§ **Work task**
Leave out the images and set down the records below exactly.

[Saved entries]
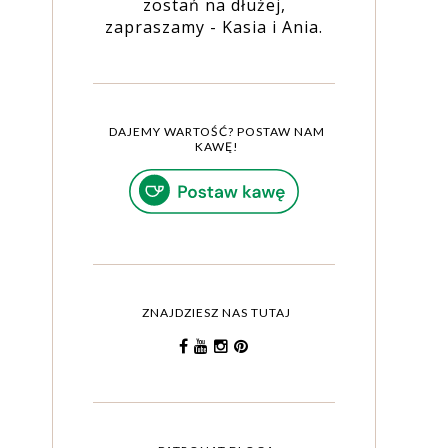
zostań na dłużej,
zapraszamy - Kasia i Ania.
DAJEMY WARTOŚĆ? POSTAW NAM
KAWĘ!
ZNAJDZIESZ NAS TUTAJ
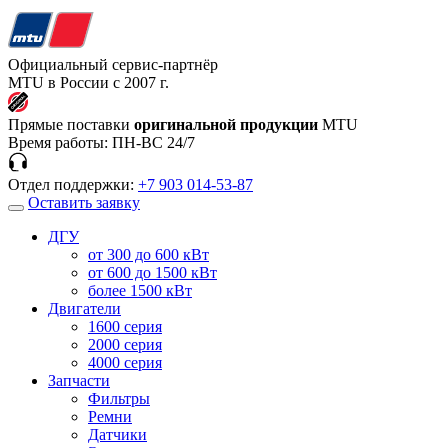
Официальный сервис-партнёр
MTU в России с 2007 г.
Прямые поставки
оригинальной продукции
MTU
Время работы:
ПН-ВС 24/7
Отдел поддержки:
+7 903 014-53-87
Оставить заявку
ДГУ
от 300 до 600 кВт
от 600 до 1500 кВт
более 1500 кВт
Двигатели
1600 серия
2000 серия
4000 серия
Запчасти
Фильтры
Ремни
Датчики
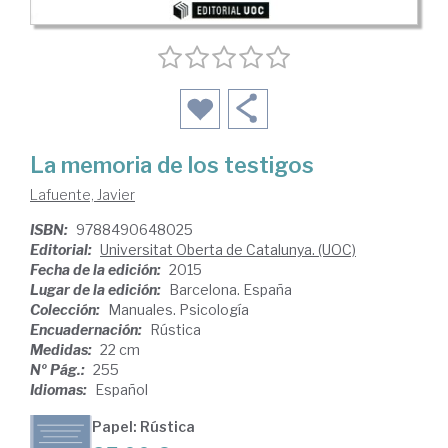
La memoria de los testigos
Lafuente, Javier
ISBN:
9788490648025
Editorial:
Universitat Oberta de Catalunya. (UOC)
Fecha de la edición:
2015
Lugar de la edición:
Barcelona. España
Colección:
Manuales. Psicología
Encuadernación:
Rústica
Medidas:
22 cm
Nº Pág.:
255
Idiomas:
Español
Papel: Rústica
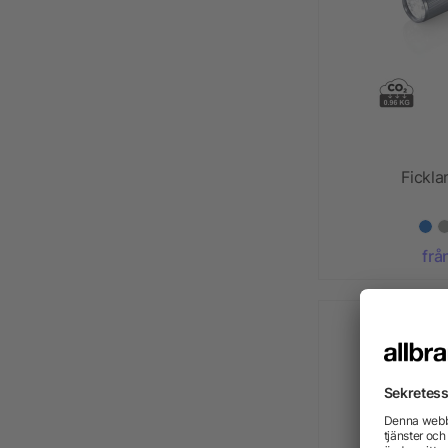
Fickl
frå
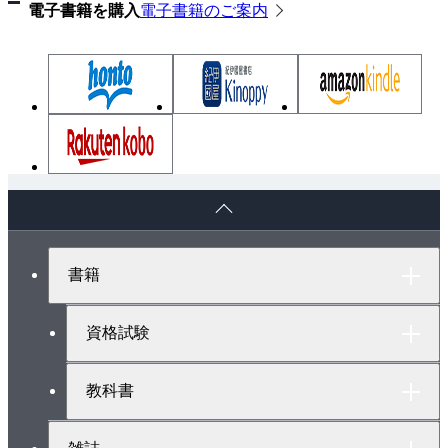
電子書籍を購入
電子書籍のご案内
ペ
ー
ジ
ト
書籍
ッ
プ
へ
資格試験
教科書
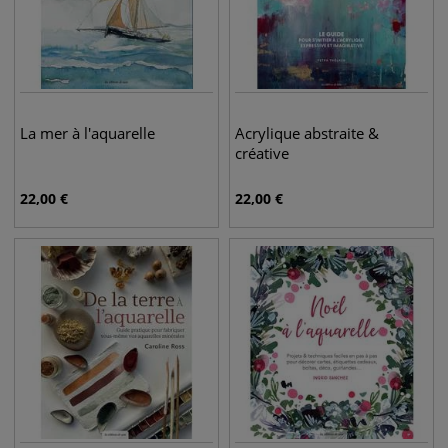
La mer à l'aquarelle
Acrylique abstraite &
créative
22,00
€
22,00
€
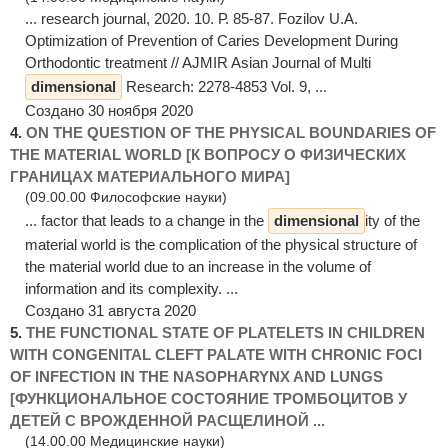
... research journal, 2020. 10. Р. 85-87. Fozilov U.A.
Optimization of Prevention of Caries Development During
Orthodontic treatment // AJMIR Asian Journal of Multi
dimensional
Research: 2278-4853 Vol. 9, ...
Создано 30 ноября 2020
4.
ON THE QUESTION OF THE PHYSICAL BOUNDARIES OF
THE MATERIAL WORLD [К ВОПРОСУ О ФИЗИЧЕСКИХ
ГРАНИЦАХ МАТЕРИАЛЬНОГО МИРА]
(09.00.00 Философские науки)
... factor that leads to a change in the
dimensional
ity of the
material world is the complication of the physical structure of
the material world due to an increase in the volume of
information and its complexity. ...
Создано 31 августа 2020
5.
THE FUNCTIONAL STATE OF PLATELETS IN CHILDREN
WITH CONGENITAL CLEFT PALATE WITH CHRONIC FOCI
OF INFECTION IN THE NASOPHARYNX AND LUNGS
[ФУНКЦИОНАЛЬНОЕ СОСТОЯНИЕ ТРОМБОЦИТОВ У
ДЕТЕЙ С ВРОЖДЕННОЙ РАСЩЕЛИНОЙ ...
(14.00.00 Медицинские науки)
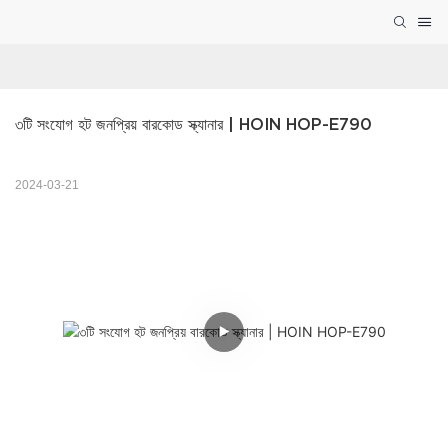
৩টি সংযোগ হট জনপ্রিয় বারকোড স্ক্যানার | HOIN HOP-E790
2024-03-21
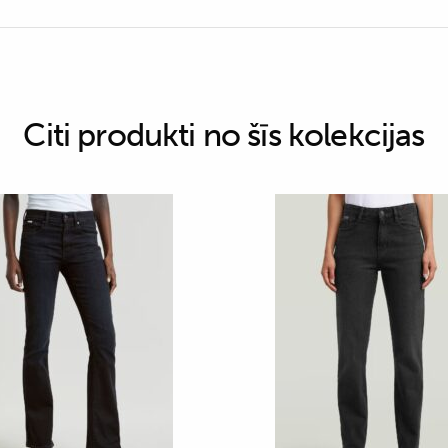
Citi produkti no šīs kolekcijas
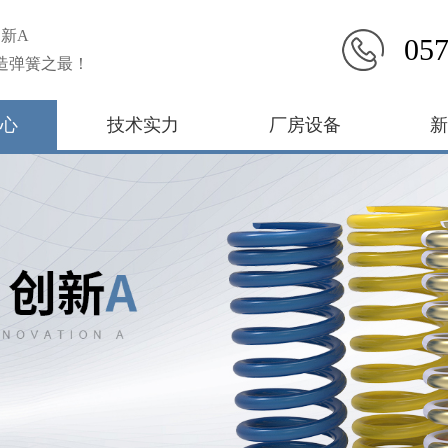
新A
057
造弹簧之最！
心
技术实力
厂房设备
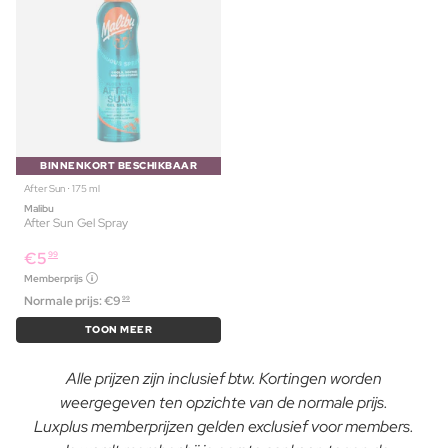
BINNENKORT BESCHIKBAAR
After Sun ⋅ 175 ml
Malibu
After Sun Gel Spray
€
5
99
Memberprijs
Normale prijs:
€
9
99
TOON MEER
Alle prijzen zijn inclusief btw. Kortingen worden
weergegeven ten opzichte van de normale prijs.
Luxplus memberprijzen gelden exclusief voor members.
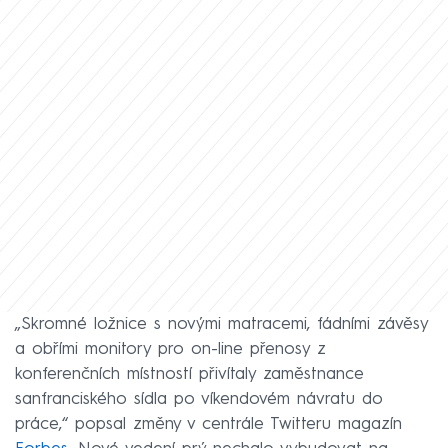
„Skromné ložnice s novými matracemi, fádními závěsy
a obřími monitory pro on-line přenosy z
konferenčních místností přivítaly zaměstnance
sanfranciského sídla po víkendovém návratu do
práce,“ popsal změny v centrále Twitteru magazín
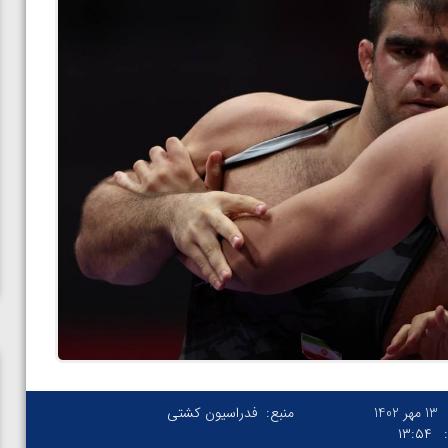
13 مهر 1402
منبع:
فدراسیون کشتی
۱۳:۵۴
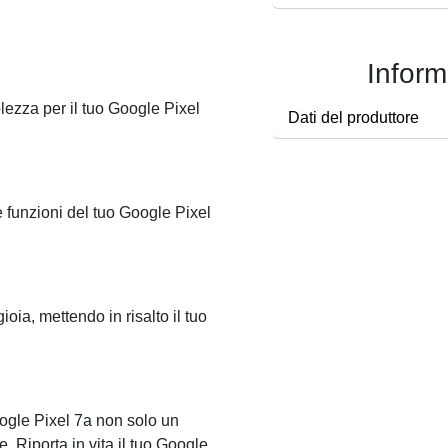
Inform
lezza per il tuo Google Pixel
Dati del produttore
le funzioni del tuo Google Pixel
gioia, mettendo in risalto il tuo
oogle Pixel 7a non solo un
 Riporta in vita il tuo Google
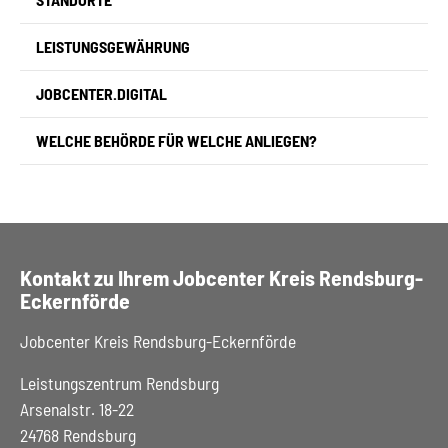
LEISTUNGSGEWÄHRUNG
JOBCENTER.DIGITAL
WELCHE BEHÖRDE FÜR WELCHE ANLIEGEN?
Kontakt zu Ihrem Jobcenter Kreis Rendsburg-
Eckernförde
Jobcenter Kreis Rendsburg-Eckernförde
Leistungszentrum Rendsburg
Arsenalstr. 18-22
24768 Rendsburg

§ **Exercise solution**
zostań na dłużej,
zapraszamy - Kasia i Ania.
DAJEMY WARTOŚĆ? POSTAW NAM
KAWĘ!
ZNAJDZIESZ NAS TUTAJ
Официальный сервис-партнёр
MTU в России с 2007 г.
Прямые поставки
оригинальной продукции
MTU
Время работы:
ПН-ВС 24/7
Отдел поддержки:
+7 903 014-53-87
Оставить заявку
ДГУ
от 300 до 600 кВт
от 600 до 1500 кВт
более 1500 кВт
Двигатели
1600 серия
2000 серия
4000 серия
Запчасти
Фильтры
Ремни
Датчики
La memoria de los testigos
Lafuente, Javier
ISBN:
9788490648025
Editorial:
Universitat Oberta de Catalunya. (UOC)
Fecha de la edición:
2015
Lugar de la edición:
Barcelona. España
Colección:
Manuales. Psicología
Encuadernación:
Rústica
Medidas:
22 cm
Nº Pág.:
255
Idiomas:
Español
Papel: Rústica
Fickl
frå
電子書籍を購入
電子書籍のご案内
ペ
ー
ジ
ト
書籍
ッ
プ
へ
資格試験
教科書
La mer à l'aquarelle
Acrylique abstraite &
créative
22,00
€
22,00
€
... research journal, 2020. 10. Р. 85-87. Fozilov U.A.
Optimization of Prevention of Caries Development During
Orthodontic treatment // AJMIR Asian Journal of Multi
dimensional
Research: 2278-4853 Vol. 9, ...
Создано 30 ноября 2020
4.
ON THE QUESTION OF THE PHYSICAL BOUNDARIES OF
THE MATERIAL WORLD [К ВОПРОСУ О ФИЗИЧЕСКИХ
ГРАНИЦАХ МАТЕРИАЛЬНОГО МИРА]
(09.00.00 Философские науки)
... factor that leads to a change in the
dimensional
ity of the
material world is the complication of the physical structure of
the material world due to an increase in the volume of
information and its complexity. ...
Создано 31 августа 2020
5.
THE FUNCTIONAL STATE OF PLATELETS IN CHILDREN
WITH CONGENITAL CLEFT PALATE WITH CHRONIC FOCI
OF INFECTION IN THE NASOPHARYNX AND LUNGS
[ФУНКЦИОНАЛЬНОЕ СОСТОЯНИЕ ТРОМБОЦИТОВ У
ДЕТЕЙ С ВРОЖДЕННОЙ РАСЩЕЛИНОЙ ...
(14.00.00 Медицинские науки)
৩টি সংযোগ হট জনপ্রিয় বারকোড স্ক্যানার | HOIN HOP-E790
2024-03-21
Citi produkti no šīs kolekcijas
新A
057
造弹簧之最！
心
技术实力
厂房设备
BINNENKORT BESCHIKBAAR
After Sun ⋅ 175 ml
Malibu
After Sun Gel Spray
€
5
99
Memberprijs
Normale prijs:
€
9
99
TOON MEER
Alle prijzen zijn inclusief btw. Kortingen worden
weergegeven ten opzichte van de normale prijs.
Luxplus memberprijzen gelden exclusief voor members.
„Skromné ložnice s novými matracemi, fádními závěsy
a obřími monitory pro on-line přenosy z
konferenčních místností přivítaly zaměstnance
sanfranciského sídla po víkendovém návratu do
práce,“ popsal změny v centrále Twitteru magazín
13 مهر 1402
منبع:
فدراسیون کشتی
۱۳:۵۴
Inform
lezza per il tuo Google Pixel
Dati del produttore
le funzioni del tuo Google Pixel
gioia, mettendo in risalto il tuo
oogle Pixel 7a non solo un
 Riporta in vita il tuo Google
LEISTUNGSGEWÄHRUNG
JOBCENTER.DIGITAL
WELCHE BEHÖRDE FÜR WELCHE ANLIEGEN?
Kontakt zu Ihrem Jobcenter Kreis Rendsburg-
Eckernförde
Jobcenter Kreis Rendsburg-Eckernförde
Leistungszentrum Rendsburg
Arsenalstr. 18-22
24768 Rendsburg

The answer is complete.